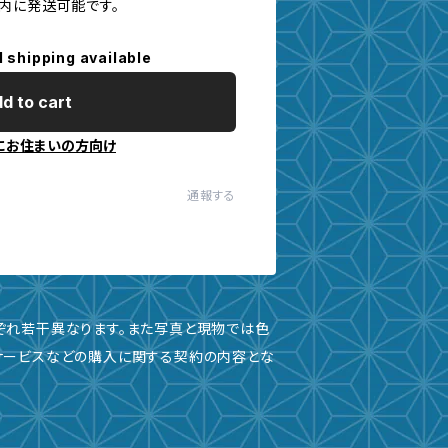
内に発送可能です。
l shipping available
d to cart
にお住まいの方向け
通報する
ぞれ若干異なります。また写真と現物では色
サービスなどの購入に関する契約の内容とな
○ ○ ○ ○ ○
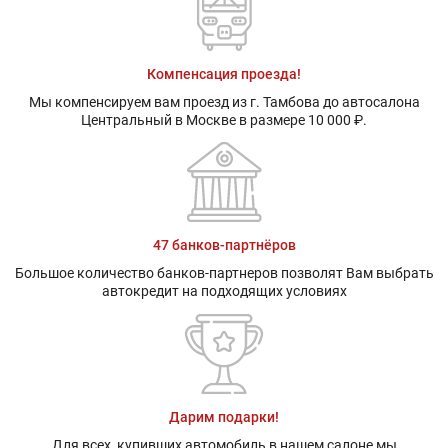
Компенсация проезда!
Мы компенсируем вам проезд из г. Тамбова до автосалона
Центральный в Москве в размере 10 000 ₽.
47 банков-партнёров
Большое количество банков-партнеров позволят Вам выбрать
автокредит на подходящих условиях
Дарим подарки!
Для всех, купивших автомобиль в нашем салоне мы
○ ○ ○ ○ ○
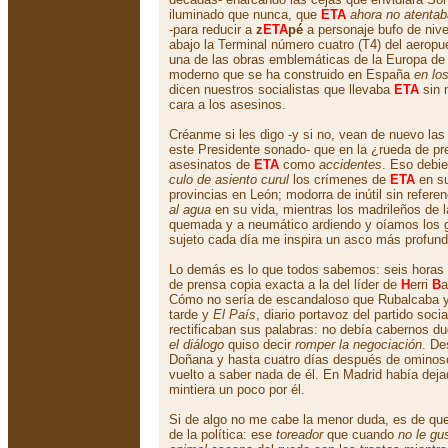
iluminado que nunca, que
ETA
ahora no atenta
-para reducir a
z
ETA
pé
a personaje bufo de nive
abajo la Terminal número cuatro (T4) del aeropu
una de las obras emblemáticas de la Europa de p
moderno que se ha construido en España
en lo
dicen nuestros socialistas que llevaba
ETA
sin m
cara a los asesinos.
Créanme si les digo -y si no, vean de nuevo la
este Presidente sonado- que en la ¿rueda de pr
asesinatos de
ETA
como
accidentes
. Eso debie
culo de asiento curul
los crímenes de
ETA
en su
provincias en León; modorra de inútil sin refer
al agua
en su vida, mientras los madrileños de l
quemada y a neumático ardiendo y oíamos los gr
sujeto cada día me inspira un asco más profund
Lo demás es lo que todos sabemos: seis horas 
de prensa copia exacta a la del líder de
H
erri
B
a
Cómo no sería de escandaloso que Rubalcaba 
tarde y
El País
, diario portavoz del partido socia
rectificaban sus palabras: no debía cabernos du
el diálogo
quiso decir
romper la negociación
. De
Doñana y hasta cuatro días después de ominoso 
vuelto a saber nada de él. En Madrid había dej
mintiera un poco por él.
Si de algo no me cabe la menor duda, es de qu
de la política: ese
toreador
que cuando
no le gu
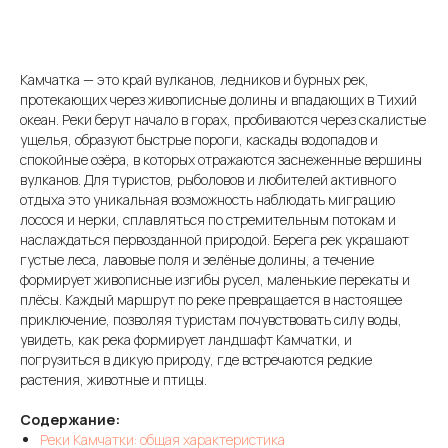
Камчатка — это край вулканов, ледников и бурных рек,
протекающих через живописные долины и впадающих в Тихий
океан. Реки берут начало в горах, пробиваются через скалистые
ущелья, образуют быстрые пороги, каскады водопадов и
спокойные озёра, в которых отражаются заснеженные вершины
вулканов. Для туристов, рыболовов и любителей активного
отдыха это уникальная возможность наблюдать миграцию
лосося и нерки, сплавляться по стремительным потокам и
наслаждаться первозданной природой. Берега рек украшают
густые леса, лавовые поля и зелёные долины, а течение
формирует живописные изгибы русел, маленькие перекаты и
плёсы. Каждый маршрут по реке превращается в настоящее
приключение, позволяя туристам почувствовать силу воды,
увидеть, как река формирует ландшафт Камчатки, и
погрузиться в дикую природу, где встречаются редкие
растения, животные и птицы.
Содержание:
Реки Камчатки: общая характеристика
○ ○ ○ ○ ○
Reproduce exactly the lines above from the line with "asesinatos de" to the line with "de prensa copia exacta a la del líder de", including both, and add nothing.

asesinatos de
ETA
como
accidentes
. Eso debie
culo de asiento curul
los crímenes de
ETA
en su
provincias en León; modorra de inútil sin refer
al agua
en su vida, mientras los madrileños de l
quemada y a neumático ardiendo y oíamos los gr
sujeto cada día me inspira un asco más profund
Lo demás es lo que todos sabemos: seis horas 
de prensa copia exacta a la del líder de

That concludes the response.